Assessing Message Quality
To maximize the effectiveness of summarization, we employed a robust framework to assess textual quality based on three dimensions:
1. Size
We analyzed the total number of characters, words, and sentences in each message. Quality messages aren’t excessively short or long. Messages over the average length by ten words were classified as long, while those with fewer than five words below the average count were deemed short.
2. Readability
Utilizing the Flesch-Kincaid Grade Level, a measure of text complexity, we compared the readability of patient-authored messages against those created by healthcare professionals. Despite its original design for English texts, adaptations for Portuguese validate its use for our analysis.
3. Correctness
To gauge message correctness, we calculated the proportion of words from a predefined Portuguese dictionary included in the messages, employing the br.ispell package.
Summarization Strategy
The primary goal of our study is to evaluate how well large language models (LLMs)—specifically LLaMA 3 and Qwen 2—can generate coherent, informative summaries of patient-healthcare team dialogues. We leverage the last 5,000 tokens from each dialogue, theorizing that recent messages will carry greater significance in the context of ongoing patient care.
Selection of LLMs
Our choice of LLMs hinges on several considerations:
- Open-Source Availability: Both models may be deployed locally, ensuring data privacy and compliance with ethical standards for healthcare analytics.

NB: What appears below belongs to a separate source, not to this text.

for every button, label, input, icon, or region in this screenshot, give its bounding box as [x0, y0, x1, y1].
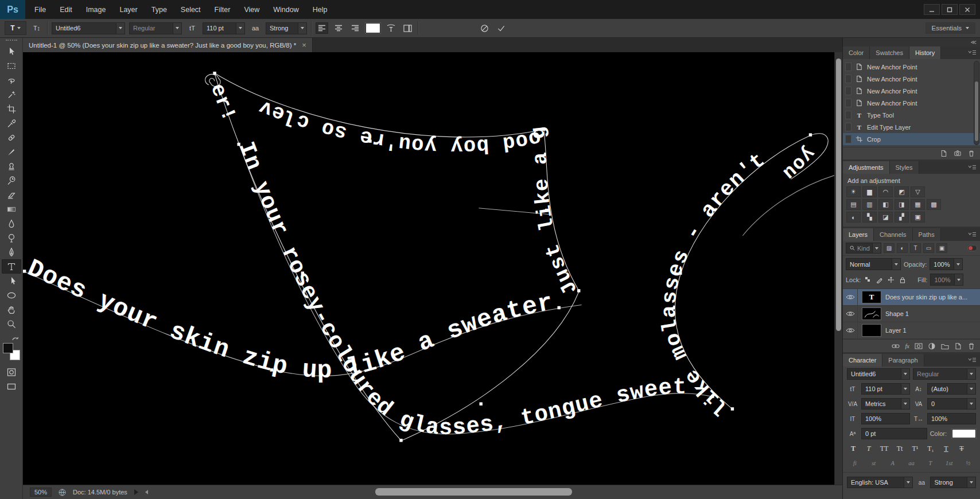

- Empirical Performance: Both LLaMA 3 and Qwen 2 deliver state-of-the-art results across various natural language tasks.
- Model Size and Efficiency: We utilized smaller 8-billion and 7-billion parameter versions of each model to balance performance with computational efficiency, making them amenable to standard hardware.
Evaluation of Summaries
The effectiveness of LLM-generated summaries was rigorously tested through an A/B evaluation involving 24 healthcare professionals—physicians and psychologists—who rated the summaries on four dimensions: coverage, relevance, redundancy, and veracity.
Evaluation Methodology
Participants evaluated summaries based on their clarity and relevance, considering potential biases by ensuring they had no prior interactions with the associated dialogues. Each summary was dissected, with ratings collected using a 5-point Likert scale, allowing us to quantify the perceived quality of the summaries.
Data Privacy Considerations
Given the sensitive nature of healthcare communications, our study adhered to stringent ethical and legal standards. All data processing occurred locally without transmission to external servers. Moreover, anonymity protocols were rigorously enforced, with all research team members signing Non-Disclosure Agreements. The goal was to ensure data integrity and maintain patient confidentiality throughout our research processes.
Conclusion
Our work at the interface of healthcare and AI emphasizes the significance of robust datasets and effective preprocessing techniques in advancing the field of digital health. The careful selection and evaluation of technology—especially in contexts as sensitive as healthcare—reflect a commitment not only to technological progress but also to ethical research practices. By harnessing sophisticated LLMs, we aim to enhance the way healthcare providers engage with patients, ultimately improving care delivery and patient outcomes.